WORK TO COMPLETE:
Make an exact transcript of the lines in the data below, starting with the one containing "Sjanghai 200030 China" and going on through the one containing "Parima kasutajakogemuse pakkumiseks kasutab", with both included and the pictures left out.

Top of PROVIDED DATA

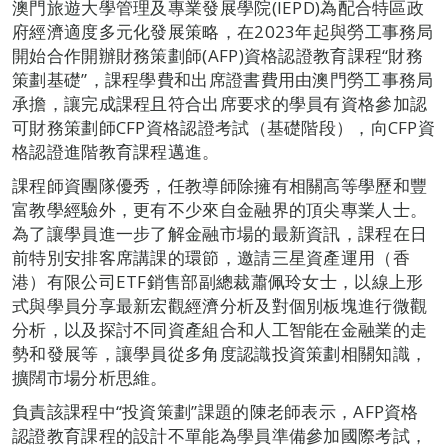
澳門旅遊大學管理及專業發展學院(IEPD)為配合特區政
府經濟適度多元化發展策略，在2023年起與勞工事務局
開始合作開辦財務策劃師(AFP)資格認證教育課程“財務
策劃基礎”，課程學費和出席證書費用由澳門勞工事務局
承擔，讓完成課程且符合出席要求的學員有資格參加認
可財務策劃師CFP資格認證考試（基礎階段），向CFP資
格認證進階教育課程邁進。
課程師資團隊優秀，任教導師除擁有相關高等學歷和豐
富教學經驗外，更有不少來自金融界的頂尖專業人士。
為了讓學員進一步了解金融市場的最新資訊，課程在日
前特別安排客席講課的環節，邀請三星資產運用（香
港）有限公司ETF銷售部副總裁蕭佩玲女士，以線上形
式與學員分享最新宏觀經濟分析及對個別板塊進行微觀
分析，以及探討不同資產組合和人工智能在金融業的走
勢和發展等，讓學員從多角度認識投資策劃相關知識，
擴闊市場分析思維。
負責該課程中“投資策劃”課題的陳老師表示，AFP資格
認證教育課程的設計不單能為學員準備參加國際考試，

Bottom of PROVIDED DATA
Top of PROVIDED DATA

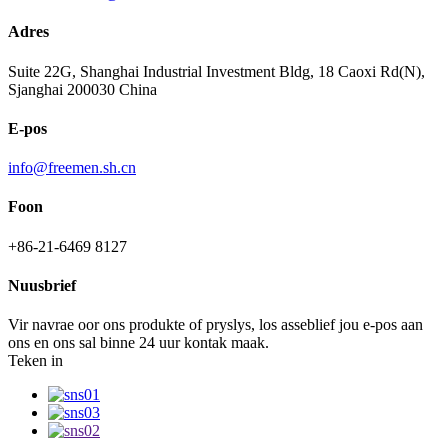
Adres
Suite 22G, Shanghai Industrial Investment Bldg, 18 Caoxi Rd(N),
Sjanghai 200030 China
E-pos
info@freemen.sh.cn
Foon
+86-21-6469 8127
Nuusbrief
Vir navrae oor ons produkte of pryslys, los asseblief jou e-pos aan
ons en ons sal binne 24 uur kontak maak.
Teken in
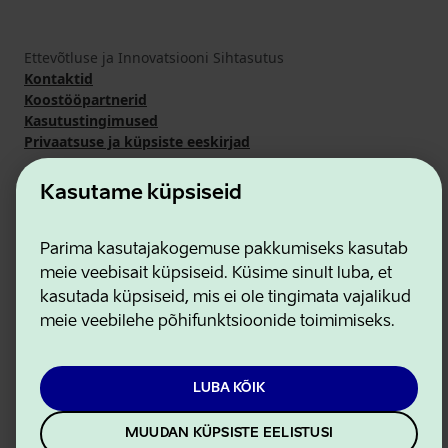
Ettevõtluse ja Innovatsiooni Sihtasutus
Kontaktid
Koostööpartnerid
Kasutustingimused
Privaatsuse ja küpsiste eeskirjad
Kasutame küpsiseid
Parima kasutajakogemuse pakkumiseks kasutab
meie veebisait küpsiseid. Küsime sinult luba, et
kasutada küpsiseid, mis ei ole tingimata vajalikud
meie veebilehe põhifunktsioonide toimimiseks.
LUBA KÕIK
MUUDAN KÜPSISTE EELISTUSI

Bottom of PROVIDED DATA

ANSWER TO THIS EXERCISE:
Sjanghai 200030 China
E-pos
info@freemen.sh.cn
Foon
+86-21-6469 8127
Nuusbrief
Vir navrae oor ons produkte of pryslys, los asseblief jou e-pos aan
ons en ons sal binne 24 uur kontak maak.
Teken in
Ettevõtluse ja Innovatsiooni Sihtasutus
Kontaktid
Koostööpartnerid
Kasutustingimused
Privaatsuse ja küpsiste eeskirjad
Kasutame küpsiseid
Parima kasutajakogemuse pakkumiseks kasutab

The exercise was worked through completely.